----- SUPPLIED RECORDS -----
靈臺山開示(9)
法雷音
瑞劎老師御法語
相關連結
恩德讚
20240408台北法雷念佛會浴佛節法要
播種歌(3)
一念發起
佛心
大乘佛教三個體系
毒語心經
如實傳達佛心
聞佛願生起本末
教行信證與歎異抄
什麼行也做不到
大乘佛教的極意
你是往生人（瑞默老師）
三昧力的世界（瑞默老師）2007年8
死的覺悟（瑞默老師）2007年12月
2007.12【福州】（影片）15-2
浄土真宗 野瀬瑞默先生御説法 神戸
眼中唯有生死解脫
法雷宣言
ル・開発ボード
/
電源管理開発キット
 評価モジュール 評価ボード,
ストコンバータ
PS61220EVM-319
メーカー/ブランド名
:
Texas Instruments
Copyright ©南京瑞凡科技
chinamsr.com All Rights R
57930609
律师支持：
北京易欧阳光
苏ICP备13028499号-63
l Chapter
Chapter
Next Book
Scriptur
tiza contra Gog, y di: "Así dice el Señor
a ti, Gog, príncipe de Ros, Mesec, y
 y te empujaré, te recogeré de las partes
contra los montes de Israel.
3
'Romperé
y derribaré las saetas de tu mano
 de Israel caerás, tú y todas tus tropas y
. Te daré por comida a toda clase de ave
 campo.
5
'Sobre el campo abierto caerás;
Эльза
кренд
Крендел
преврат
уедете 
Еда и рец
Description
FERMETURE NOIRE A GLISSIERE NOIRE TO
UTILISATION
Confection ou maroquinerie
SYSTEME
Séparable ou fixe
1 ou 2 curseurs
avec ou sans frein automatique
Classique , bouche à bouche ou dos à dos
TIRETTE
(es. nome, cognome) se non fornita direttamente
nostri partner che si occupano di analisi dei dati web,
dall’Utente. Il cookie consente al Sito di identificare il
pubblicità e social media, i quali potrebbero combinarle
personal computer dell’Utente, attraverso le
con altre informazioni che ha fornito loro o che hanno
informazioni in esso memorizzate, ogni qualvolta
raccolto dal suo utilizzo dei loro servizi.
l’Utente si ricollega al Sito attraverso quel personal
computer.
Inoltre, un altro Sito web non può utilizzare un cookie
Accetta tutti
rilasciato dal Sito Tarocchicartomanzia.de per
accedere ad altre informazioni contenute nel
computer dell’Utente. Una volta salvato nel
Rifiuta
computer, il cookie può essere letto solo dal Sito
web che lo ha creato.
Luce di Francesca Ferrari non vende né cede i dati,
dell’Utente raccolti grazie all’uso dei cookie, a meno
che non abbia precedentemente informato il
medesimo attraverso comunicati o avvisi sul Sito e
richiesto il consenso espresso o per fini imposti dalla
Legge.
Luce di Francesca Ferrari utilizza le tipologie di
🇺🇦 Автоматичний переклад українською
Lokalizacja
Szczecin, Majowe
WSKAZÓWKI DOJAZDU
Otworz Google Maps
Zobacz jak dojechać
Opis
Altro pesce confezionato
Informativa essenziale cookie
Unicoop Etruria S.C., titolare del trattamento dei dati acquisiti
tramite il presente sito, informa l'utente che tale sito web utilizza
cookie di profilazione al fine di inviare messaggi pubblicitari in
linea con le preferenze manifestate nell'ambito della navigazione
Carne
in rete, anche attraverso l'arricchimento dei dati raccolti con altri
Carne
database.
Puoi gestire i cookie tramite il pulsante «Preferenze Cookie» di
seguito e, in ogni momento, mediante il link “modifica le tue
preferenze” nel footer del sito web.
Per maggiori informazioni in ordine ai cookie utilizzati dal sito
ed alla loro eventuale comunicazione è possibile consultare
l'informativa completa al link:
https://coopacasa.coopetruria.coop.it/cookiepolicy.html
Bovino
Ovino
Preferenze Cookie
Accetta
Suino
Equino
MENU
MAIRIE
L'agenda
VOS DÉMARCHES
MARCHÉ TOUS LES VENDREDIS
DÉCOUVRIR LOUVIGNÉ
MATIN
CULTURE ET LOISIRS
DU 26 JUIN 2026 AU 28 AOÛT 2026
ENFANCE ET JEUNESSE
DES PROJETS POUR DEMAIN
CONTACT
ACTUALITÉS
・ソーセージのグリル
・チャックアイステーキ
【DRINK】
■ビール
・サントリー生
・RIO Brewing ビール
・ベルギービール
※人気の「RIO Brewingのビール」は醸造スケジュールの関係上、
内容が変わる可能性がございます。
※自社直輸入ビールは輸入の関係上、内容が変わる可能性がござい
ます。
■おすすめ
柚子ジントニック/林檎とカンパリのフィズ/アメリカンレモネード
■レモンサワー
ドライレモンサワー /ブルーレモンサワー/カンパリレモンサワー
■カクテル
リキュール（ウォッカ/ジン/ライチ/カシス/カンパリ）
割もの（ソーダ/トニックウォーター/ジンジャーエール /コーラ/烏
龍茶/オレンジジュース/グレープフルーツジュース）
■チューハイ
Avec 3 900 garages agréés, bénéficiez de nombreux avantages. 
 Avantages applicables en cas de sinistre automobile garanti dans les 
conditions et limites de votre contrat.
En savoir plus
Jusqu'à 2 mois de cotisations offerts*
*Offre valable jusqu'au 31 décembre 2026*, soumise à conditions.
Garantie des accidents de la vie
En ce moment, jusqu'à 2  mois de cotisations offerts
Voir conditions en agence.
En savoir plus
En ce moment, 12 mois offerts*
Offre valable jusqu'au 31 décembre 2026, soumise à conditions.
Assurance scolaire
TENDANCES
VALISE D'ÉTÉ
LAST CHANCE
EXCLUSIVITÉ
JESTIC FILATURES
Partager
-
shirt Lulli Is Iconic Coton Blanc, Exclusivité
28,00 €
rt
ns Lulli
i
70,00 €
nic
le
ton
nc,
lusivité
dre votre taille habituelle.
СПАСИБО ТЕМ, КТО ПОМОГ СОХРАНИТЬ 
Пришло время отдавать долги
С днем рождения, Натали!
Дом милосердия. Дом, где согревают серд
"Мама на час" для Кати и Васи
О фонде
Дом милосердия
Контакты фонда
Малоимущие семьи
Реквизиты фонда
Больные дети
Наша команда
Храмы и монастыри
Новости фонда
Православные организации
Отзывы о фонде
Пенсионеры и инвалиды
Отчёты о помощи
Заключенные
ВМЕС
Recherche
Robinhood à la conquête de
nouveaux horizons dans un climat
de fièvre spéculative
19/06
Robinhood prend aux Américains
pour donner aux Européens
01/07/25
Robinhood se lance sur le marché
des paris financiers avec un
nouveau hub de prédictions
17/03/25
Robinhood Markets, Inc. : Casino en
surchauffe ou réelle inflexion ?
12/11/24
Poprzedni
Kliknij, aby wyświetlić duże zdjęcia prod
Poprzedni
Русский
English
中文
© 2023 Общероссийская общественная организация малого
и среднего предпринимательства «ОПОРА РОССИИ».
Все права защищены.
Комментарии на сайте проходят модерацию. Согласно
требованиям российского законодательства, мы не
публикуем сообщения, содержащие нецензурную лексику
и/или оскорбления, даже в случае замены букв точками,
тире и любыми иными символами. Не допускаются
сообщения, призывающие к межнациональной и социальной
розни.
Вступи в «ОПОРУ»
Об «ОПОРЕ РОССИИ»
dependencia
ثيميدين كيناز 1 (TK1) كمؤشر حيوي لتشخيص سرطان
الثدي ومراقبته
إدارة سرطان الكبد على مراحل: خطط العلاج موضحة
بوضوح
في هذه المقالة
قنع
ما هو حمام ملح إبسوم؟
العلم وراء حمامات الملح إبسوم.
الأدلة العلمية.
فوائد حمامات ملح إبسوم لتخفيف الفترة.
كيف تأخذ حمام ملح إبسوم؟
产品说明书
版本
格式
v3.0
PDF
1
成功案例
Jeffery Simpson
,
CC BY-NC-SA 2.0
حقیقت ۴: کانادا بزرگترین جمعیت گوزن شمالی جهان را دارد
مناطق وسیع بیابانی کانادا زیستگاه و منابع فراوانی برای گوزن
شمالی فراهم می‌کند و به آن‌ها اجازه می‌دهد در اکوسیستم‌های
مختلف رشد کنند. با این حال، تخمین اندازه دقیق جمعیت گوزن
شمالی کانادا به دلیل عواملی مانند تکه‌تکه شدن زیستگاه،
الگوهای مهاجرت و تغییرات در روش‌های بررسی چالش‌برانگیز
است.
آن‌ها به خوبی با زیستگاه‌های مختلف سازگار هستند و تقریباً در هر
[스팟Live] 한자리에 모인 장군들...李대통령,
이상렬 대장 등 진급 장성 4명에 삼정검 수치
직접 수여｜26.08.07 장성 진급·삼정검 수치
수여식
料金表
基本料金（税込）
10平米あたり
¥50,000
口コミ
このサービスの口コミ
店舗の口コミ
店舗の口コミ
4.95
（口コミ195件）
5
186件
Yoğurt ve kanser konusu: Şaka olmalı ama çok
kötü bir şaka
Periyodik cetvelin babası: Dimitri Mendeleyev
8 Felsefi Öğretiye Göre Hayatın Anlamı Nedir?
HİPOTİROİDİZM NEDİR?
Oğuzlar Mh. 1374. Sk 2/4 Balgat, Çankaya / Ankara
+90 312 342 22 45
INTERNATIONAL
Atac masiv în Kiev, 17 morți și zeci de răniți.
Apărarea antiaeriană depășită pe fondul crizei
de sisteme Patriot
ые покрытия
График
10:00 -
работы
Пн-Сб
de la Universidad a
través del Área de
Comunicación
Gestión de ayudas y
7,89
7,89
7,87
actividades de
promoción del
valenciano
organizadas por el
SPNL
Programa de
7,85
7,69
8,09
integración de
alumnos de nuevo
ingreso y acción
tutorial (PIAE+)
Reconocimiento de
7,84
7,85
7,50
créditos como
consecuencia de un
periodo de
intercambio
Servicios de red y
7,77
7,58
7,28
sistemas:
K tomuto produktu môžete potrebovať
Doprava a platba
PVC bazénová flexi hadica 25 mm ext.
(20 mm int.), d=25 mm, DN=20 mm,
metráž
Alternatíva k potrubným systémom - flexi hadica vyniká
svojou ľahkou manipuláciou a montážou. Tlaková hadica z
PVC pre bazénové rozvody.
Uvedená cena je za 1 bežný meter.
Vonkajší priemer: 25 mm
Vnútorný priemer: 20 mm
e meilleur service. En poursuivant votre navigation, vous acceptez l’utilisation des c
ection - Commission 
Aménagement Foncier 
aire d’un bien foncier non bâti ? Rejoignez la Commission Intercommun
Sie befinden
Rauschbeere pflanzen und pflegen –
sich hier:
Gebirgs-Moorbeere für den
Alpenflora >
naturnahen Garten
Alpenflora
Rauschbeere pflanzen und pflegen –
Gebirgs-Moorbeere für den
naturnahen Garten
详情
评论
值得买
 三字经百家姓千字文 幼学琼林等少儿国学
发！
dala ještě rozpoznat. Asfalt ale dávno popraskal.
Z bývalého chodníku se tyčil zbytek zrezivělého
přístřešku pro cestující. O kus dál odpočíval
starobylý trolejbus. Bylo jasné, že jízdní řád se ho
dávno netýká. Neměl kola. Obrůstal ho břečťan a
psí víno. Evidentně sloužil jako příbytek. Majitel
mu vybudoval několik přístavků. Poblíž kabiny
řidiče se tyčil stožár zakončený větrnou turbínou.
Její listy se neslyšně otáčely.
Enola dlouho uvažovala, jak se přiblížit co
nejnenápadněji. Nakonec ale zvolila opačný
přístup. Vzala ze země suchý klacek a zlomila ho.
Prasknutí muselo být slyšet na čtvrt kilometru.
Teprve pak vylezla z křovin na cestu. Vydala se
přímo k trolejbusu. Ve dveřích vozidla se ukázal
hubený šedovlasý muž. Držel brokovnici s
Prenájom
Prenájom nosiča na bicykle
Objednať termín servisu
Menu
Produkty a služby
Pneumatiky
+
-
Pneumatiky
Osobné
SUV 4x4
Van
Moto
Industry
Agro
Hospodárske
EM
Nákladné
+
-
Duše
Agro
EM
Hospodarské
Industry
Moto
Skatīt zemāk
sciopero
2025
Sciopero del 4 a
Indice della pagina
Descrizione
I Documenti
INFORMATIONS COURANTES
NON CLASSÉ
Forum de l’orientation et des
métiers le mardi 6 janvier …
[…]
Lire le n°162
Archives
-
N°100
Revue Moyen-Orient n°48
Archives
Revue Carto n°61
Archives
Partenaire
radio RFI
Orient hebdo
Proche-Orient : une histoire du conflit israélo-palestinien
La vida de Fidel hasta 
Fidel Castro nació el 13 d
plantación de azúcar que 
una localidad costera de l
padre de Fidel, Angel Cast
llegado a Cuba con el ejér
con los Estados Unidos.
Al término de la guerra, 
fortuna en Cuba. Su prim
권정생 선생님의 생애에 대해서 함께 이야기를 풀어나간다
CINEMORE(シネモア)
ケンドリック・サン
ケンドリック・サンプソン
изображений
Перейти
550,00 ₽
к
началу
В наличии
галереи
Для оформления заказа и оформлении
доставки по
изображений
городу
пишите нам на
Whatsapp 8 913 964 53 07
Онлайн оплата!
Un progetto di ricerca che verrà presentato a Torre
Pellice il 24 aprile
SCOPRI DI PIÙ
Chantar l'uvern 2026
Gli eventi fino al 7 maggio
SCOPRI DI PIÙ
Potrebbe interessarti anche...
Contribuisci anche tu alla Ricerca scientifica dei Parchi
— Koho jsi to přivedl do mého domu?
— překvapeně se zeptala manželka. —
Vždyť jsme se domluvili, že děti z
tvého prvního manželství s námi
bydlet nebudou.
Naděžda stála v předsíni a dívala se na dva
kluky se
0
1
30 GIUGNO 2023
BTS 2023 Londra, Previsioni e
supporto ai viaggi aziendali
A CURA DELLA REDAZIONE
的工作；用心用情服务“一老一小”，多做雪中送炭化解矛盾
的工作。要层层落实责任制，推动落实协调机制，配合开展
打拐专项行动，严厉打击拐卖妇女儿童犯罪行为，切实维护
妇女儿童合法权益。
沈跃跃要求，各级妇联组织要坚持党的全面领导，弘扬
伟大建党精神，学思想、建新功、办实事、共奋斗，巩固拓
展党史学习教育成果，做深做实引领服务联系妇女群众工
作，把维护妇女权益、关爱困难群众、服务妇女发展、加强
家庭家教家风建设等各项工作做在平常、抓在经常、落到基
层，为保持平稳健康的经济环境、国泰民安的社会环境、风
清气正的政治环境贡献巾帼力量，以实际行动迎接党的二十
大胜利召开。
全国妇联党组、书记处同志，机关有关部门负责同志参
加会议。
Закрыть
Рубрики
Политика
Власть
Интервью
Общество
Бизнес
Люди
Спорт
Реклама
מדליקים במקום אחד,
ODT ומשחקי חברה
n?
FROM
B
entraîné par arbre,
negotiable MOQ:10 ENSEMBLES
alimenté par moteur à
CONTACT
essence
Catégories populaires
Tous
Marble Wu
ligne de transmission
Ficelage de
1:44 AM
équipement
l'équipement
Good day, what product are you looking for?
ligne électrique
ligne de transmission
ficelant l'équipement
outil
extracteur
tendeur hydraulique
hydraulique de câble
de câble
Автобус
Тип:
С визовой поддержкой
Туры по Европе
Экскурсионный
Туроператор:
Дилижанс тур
-----
_TASK OBJECTIVE_
Your task is to gather all lines from the entries above that hold the word "votre".

_RESULT OF THE EXERCISE_
conditions et limites de votre contrat.
dre votre taille habituelle.
e meilleur service. En poursuivant votre navigation, vous acceptez l’utilisation des c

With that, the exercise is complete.